> **Your instructions**:
Bring back every record exactly, except for the pictures, which stay out.

> **Excerpted records**:
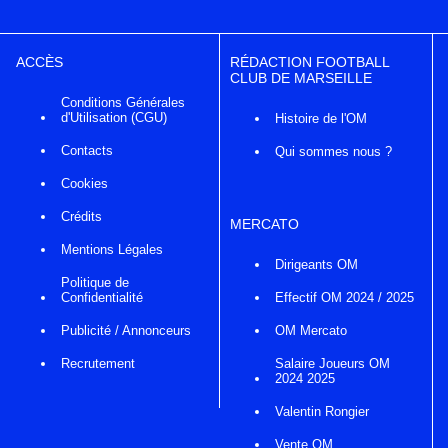
ACCÈS
RÉDACTION FOOTBALL
CLUB DE MARSEILLE
Conditions Générales
d'Utilisation (CGU)
Histoire de l'OM
Contacts
Qui sommes nous ?
Cookies
Crédits
MERCATO
Mentions Légales
Dirigeants OM
Politique de
Confidentialité
Effectif OM 2024 / 2025
Publicité / Annonceurs
OM Mercato
Recrutement
Salaire Joueurs OM
2024 2025
Valentin Rongier
Vente OM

> **The answer**:
ACCÈS
RÉDACTION FOOTBALL
CLUB DE MARSEILLE
Conditions Générales
d'Utilisation (CGU)
Histoire de l'OM
Contacts
Qui sommes nous ?
Cookies
Crédits
MERCATO
Mentions Légales
Dirigeants OM
Politique de
Confidentialité
Effectif OM 2024 / 2025
Publicité / Annonceurs
OM Mercato
Recrutement
Salaire Joueurs OM
2024 2025
Valentin Rongier
Vente OM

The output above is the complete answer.